Poets Out Loud Reading: Joe Legaspi and Connie Roberts

On Monday, September 26th, Fordham students and faculty gathered in Lowenstein’s 12th Floor Lounge for the first Poets Out Loud reading of the semester. The audience, which also included a number of young participants in Poets Out Loud's high school outreach program, soon reached standing room only. 102 people in all attended: a terrific turnout for the start of a new academic year. Professor Heather Dubrow introduced the poets, Joseph Legaspi and Connie Roberts, with her usual intellect and enthusiasm, and everyone in attendance settled in to enjoy.
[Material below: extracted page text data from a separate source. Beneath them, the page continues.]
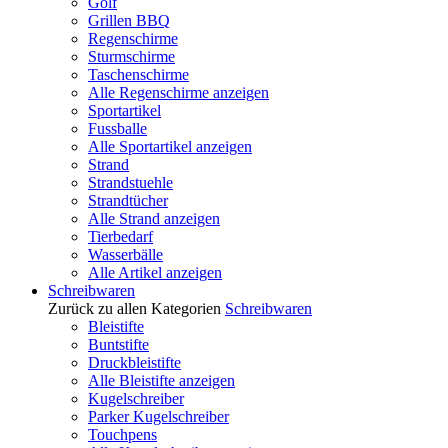
Golf
Grillen BBQ
Regenschirme
Sturmschirme
Taschenschirme
Alle Regenschirme anzeigen
Sportartikel
Fussballe
Alle Sportartikel anzeigen
Strand
Strandstuehle
Strandtücher
Alle Strand anzeigen
Tierbedarf
Wasserbälle
Alle Artikel anzeigen
Schreibwaren
Zurück zu allen Kategorien
Schreibwaren
Bleistifte
Buntstifte
Druckbleistifte
Alle Bleistifte anzeigen
Kugelschreiber
Parker Kugelschreiber
Touchpens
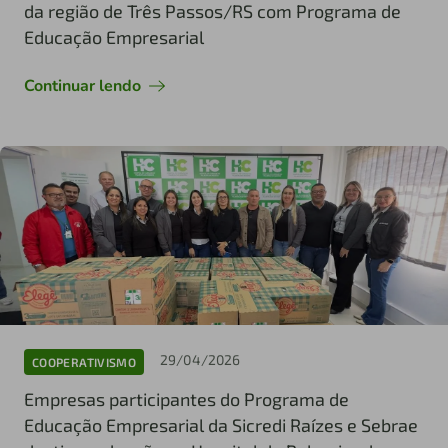
da região de Três Passos/RS com Programa de
Educação Empresarial
Continuar lendo
29/04/2026
COOPERATIVISMO
Empresas participantes do Programa de
Educação Empresarial da Sicredi Raízes e Sebrae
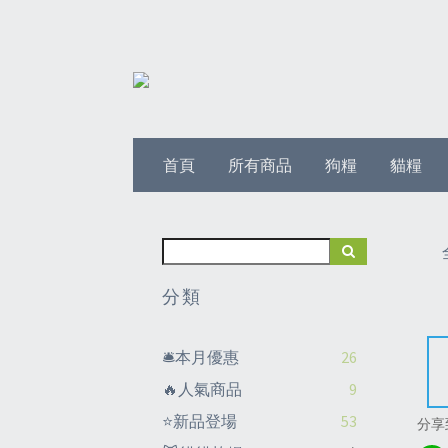
首頁
所有商品
狗糧
貓糧
分類
🛎️本月優惠
26
🔥人氣商品
9
⭐新品登場
53
分享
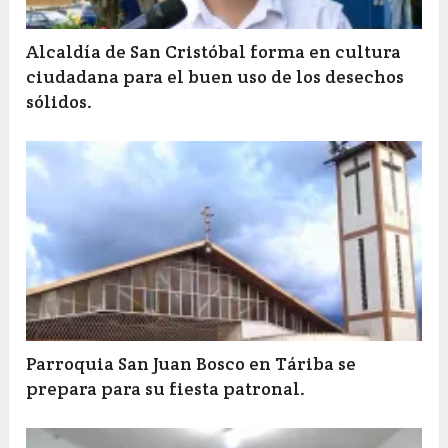
Alcaldía de San Cristóbal forma en cultura
ciudadana para el buen uso de los desechos
sólidos.
Parroquia San Juan Bosco en Táriba se
prepara para su fiesta patronal.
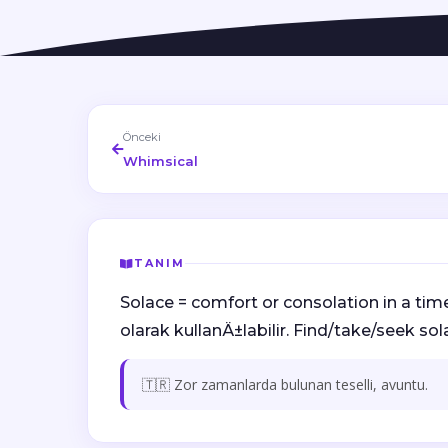
Önceki
Whimsical
TANIM
Solace = comfort or consolation in a time
olarak kullanÄ±labilir. Find/take/seek sol
🇹🇷 Zor zamanlarda bulunan teselli, avuntu.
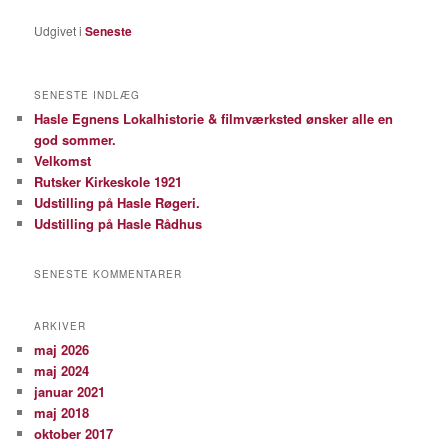
Udgivet i
Seneste
SENESTE INDLÆG
Hasle Egnens Lokalhistorie & filmværksted ønsker alle en
god sommer.
Velkomst
Rutsker Kirkeskole 1921
Udstilling på Hasle Røgeri.
Udstilling på Hasle Rådhus
SENESTE KOMMENTARER
ARKIVER
maj 2026
maj 2024
januar 2021
maj 2018
oktober 2017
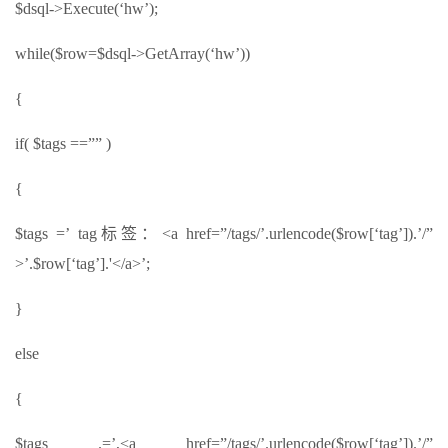
$dsql->Execute(‘hw’);
while($row=$dsql->GetArray(‘hw’))
{
if( $tags ==”” )
{
$tags =’ tag标签：<a href=”/tags/’.urlencode($row[‘tag’]).’/”
>’.$row[‘tag’].'</a>’;
}
else
{
$tags .=’,<a href=”/tags/’.urlencode($row[‘tag’]).’/”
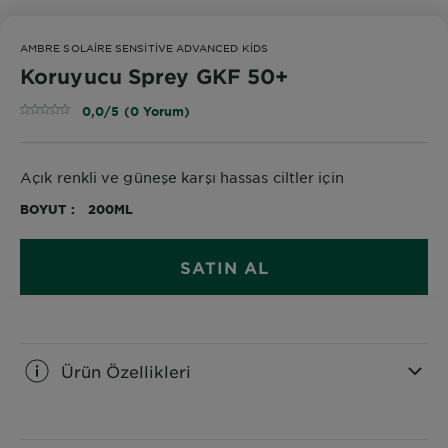
AMBRE SOLAIRE SENSITIVE ADVANCED KIDS
Koruyucu Sprey GKF 50+
0,0/5 (0 Yorum)
Açık renkli ve güneşe karşı hassas ciltler için
BOYUT
200ML
SATIN AL
Ürün Özellikleri
CLOSE SUBPANEL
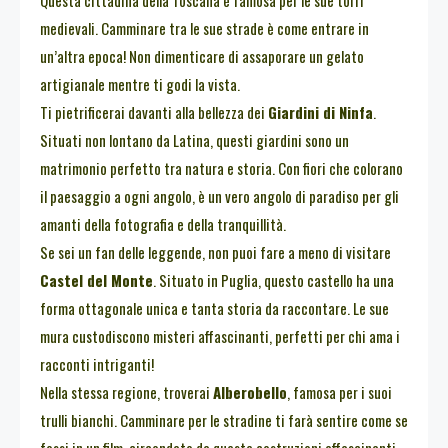
Questa cittadina della Toscana è famosa per le sue torri
medievali. Camminare tra le sue strade è come entrare in
un’altra epoca! Non dimenticare di assaporare un gelato
artigianale mentre ti godi la vista.
Ti pietrificerai davanti alla bellezza dei
Giardini di Ninfa
.
Situati non lontano da Latina, questi giardini sono un
matrimonio perfetto tra natura e storia. Con fiori che colorano
il paesaggio a ogni angolo, è un vero angolo di paradiso per gli
amanti della fotografia e della tranquillità.
Se sei un fan delle leggende, non puoi fare a meno di visitare
Castel del Monte
. Situato in Puglia, questo castello ha una
forma ottagonale unica e tanta storia da raccontare. Le sue
mura custodiscono misteri affascinanti, perfetti per chi ama i
racconti intriganti!
Nella stessa regione, troverai
Alberobello
, famosa per i suoi
trulli bianchi. Camminare per le stradine ti farà sentire come se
In her introduction, Professor Dubrow noted that Joseph Legaspi’s poetry is remarkable in part because of “how intensely it appeals to all the senses.” Legaspi began with an ode, citing an ode’s ability to “celebrate the things of this world.” This poem, “Ode to My Mother’s Hair,” showcases important recurring themes in his work: his family and his Filipino heritage. Poems such as “My Sister’s Wedding” and “Last Christmas Party at Dr. Alejandro Elementary School” feature Legaspi’s memories crystallized in beautiful language, while the prose poem, “Watermelon” retells a familiar childhood incident as creation myth. Legaspi read with warmth and humor, making the audience feel immediately at home. 

Like Legaspi, Connie Roberts also draws inspiration from her family and heritage. Her reading was peppered with information about the geography of her native Ireland and the incidents that inspired her. Drawing on Pope Francis’s Laudato Si, the summer reading assignment for all incoming first-year students, Roberts said that her work reflects a “melding of mother nature and human nature,” and how respect for one builds respect for the other. Her work is painfully honest. “I strike for balance in my poetry,” she said. “No one’s all good or all bad.” In “A Crown for Their Last Night in Ballybrittan,” Roberts conjures a horrifying scene of violence in her childhood home, while “Oasis” details the exceptional kindness of her foster mother. One of her later poems, “Mosaic” was inspired by Grace Farrell, a fellow Irish woman who froze to death in the atrium of St. Brigid’s Church. This poem, like most of her work, conveys Roberts’s intense compassion. 

After the reading, Professor Dubrow returned to the podium and eight lucky audience members won free books in a drawing. A reception followed with refreshments, and the poets were able to mingle with attendees. All in all, the event proved to be a wonderful start to a new semester. Join us for the next Poets Out Loud reading on Thursday, October 20th.